RECORD SET ::
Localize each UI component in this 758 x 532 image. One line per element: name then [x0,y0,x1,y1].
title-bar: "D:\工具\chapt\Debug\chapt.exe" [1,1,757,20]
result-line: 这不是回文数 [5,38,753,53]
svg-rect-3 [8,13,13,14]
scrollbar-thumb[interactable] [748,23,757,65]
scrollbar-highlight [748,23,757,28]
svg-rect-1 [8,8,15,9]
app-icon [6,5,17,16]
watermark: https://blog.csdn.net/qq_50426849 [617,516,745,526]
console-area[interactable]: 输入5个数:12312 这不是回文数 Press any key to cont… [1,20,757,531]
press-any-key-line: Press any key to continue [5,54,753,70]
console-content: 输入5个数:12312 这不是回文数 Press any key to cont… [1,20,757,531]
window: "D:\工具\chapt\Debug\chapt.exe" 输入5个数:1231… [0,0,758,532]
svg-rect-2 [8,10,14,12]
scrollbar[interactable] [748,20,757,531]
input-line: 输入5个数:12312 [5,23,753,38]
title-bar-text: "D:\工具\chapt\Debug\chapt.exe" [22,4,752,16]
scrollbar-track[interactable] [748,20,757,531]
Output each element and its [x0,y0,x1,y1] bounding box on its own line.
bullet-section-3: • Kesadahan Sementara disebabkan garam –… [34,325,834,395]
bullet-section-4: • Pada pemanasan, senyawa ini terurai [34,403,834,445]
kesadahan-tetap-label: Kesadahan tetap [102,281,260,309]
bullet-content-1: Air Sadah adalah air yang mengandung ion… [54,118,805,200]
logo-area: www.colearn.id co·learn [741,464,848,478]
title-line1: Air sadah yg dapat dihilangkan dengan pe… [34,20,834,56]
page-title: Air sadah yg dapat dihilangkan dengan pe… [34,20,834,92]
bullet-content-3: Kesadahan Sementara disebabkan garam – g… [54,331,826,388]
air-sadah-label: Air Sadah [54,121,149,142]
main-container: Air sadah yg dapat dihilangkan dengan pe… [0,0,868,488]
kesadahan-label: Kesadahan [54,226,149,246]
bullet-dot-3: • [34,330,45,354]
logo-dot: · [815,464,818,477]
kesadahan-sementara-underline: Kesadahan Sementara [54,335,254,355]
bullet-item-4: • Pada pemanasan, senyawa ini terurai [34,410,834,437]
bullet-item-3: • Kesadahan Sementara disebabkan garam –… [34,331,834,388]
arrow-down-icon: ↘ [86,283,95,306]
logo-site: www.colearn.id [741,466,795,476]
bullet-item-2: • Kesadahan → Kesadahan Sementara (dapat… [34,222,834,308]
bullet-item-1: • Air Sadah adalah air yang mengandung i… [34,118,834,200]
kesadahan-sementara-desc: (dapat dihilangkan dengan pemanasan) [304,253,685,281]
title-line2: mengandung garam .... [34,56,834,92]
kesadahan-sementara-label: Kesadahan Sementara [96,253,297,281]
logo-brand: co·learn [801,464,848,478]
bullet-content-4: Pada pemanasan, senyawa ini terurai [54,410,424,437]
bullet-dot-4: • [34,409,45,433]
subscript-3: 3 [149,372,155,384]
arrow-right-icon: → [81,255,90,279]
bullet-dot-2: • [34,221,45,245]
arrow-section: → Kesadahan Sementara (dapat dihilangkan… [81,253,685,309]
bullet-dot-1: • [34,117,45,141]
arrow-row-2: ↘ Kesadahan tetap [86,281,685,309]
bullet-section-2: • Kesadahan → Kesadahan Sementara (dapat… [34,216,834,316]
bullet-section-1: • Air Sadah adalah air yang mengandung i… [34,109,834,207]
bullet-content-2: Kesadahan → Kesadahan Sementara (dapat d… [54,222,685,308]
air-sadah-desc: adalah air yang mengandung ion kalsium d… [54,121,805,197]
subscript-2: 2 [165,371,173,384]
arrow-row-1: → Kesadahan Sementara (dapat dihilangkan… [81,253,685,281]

WHAT YOU WILL DO :: So that nothing is lost, restate all the material word for word.

PROBLEM SOLUTION ::
Localize each UI component in this 758 x 532 image. One line per element: name then [x0,y0,x1,y1].
title-bar: "D:\工具\chapt\Debug\chapt.exe" [1,1,757,20]
result-line: 这不是回文数 [5,38,753,53]
svg-rect-3 [8,13,13,14]
scrollbar-thumb[interactable] [748,23,757,65]
scrollbar-highlight [748,23,757,28]
svg-rect-1 [8,8,15,9]
app-icon [6,5,17,16]
watermark: https://blog.csdn.net/qq_50426849 [617,516,745,526]
console-area[interactable]: 输入5个数:12312 这不是回文数 Press any key to cont… [1,20,757,531]
press-any-key-line: Press any key to continue [5,54,753,70]
console-content: 输入5个数:12312 这不是回文数 Press any key to cont… [1,20,757,531]
window: "D:\工具\chapt\Debug\chapt.exe" 输入5个数:1231… [0,0,758,532]
svg-rect-2 [8,10,14,12]
scrollbar[interactable] [748,20,757,531]
input-line: 输入5个数:12312 [5,23,753,38]
title-bar-text: "D:\工具\chapt\Debug\chapt.exe" [22,4,752,16]
scrollbar-track[interactable] [748,20,757,531]
Output each element and its [x0,y0,x1,y1] bounding box on its own line.
bullet-section-3: • Kesadahan Sementara disebabkan garam –… [34,325,834,395]
bullet-section-4: • Pada pemanasan, senyawa ini terurai [34,403,834,445]
kesadahan-tetap-label: Kesadahan tetap [102,281,260,309]
bullet-content-1: Air Sadah adalah air yang mengandung ion… [54,118,805,200]
logo-area: www.colearn.id co·learn [741,464,848,478]
title-line1: Air sadah yg dapat dihilangkan dengan pe… [34,20,834,56]
page-title: Air sadah yg dapat dihilangkan dengan pe… [34,20,834,92]
bullet-content-3: Kesadahan Sementara disebabkan garam – g… [54,331,826,388]
air-sadah-label: Air Sadah [54,121,149,142]
main-container: Air sadah yg dapat dihilangkan dengan pe… [0,0,868,488]
kesadahan-label: Kesadahan [54,226,149,246]
bullet-dot-3: • [34,330,45,354]
logo-dot: · [815,464,818,477]
kesadahan-sementara-underline: Kesadahan Sementara [54,335,254,355]
bullet-item-4: • Pada pemanasan, senyawa ini terurai [34,410,834,437]
bullet-item-3: • Kesadahan Sementara disebabkan garam –… [34,331,834,388]
arrow-down-icon: ↘ [86,283,95,306]
logo-site: www.colearn.id [741,466,795,476]
bullet-item-2: • Kesadahan → Kesadahan Sementara (dapat… [34,222,834,308]
bullet-item-1: • Air Sadah adalah air yang mengandung i… [34,118,834,200]
kesadahan-sementara-desc: (dapat dihilangkan dengan pemanasan) [304,253,685,281]
title-line2: mengandung garam .... [34,56,834,92]
kesadahan-sementara-label: Kesadahan Sementara [96,253,297,281]
logo-brand: co·learn [801,464,848,478]
bullet-content-4: Pada pemanasan, senyawa ini terurai [54,410,424,437]
bullet-dot-4: • [34,409,45,433]
subscript-3: 3 [149,372,155,384]
arrow-right-icon: → [81,255,90,279]
bullet-dot-2: • [34,221,45,245]
arrow-section: → Kesadahan Sementara (dapat dihilangkan… [81,253,685,309]
bullet-dot-1: • [34,117,45,141]
arrow-row-2: ↘ Kesadahan tetap [86,281,685,309]
bullet-section-2: • Kesadahan → Kesadahan Sementara (dapat… [34,216,834,316]
bullet-section-1: • Air Sadah adalah air yang mengandung i… [34,109,834,207]
bullet-content-2: Kesadahan → Kesadahan Sementara (dapat d… [54,222,685,308]
air-sadah-desc: adalah air yang mengandung ion kalsium d… [54,121,805,197]
subscript-2: 2 [165,371,173,384]
arrow-row-1: → Kesadahan Sementara (dapat dihilangkan… [81,253,685,281]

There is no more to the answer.